Start of EXERCISE INPUT
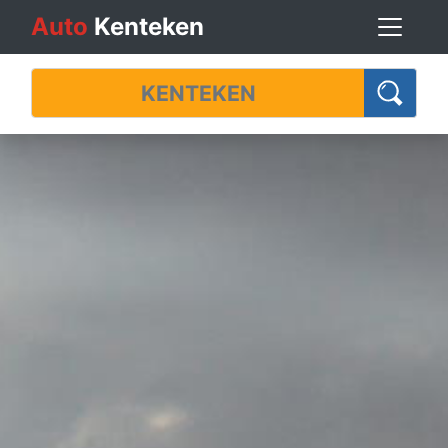
Auto
Kenteken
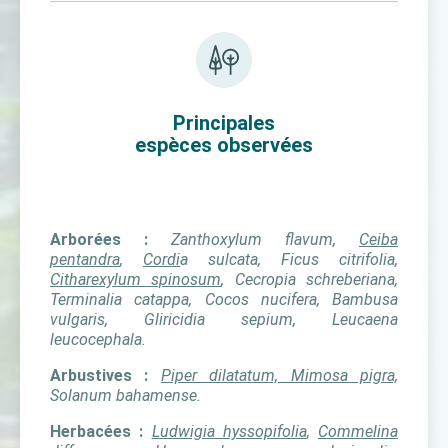
Principales
espèces observées
Arborées :
Zanthoxylum flavum,
Ceiba
pentandra
,
Cordi
a sulcata, Ficus citrifolia,
Citharexylum spinosum
, Cecropia schreberiana,
Terminalia catappa, Cocos nucifera, Bambusa
vulgaris, Gliricidia sepium, Leucaena
leucocephala.
Arbustives :
Piper dilatatum, Mimosa pigra,
Solanum bahamense.
Herbacées :
Ludwigia hyssopifolia
,
Commelina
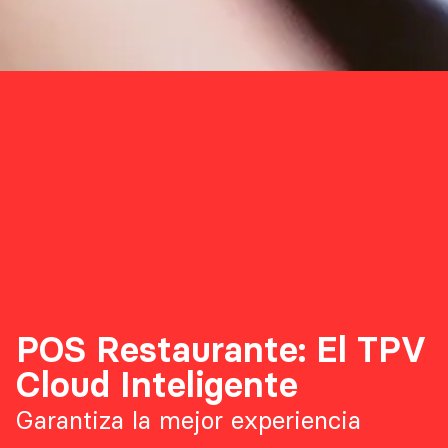
POS Restaurante: El TPV
Cloud Inteligente
Garantiza la mejor experiencia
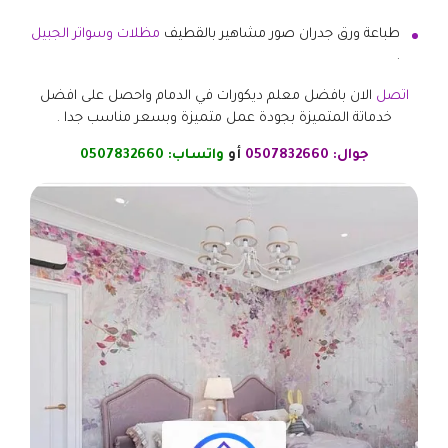
طباعة ورق جدران صور مشاهير بالقطيف
مظلات وسواتر الجبيل
.
اتصل
الان بافضل معلم ديكورات في الدمام واحصل على افضل
خدماتة المتميزة بجودة عمل متميزة وبسعر مناسب جدا .
جوال:
0507832660
أو
واتساب:
0507832660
End of EXERCISE INPUT
#### [AIM OF THE EXERCISE]
Output the material verbatim, skipping the images.

#### [RESULT OF THE TASK]
Auto
Kenteken
Principales
espèces observées
Arborées :
Zanthoxylum flavum,
Ceiba
pentandra
,
Cordi
a sulcata, Ficus citrifolia,
Citharexylum spinosum
, Cecropia schreberiana,
Terminalia catappa, Cocos nucifera, Bambusa
vulgaris, Gliricidia sepium, Leucaena
leucocephala.
Arbustives :
Piper dilatatum, Mimosa pigra,
Solanum bahamense.
Herbacées :
Ludwigia hyssopifolia
,
Commelina
POS Restaurante: El TPV
Cloud Inteligente
Garantiza la mejor experiencia
طباعة ورق جدران صور مشاهير بالقطيف
مظلات وسواتر الجبيل
.
اتصل
الان بافضل معلم ديكورات في الدمام واحصل على افضل
خدماتة المتميزة بجودة عمل متميزة وبسعر مناسب جدا .
جوال:
0507832660
أو
واتساب:
0507832660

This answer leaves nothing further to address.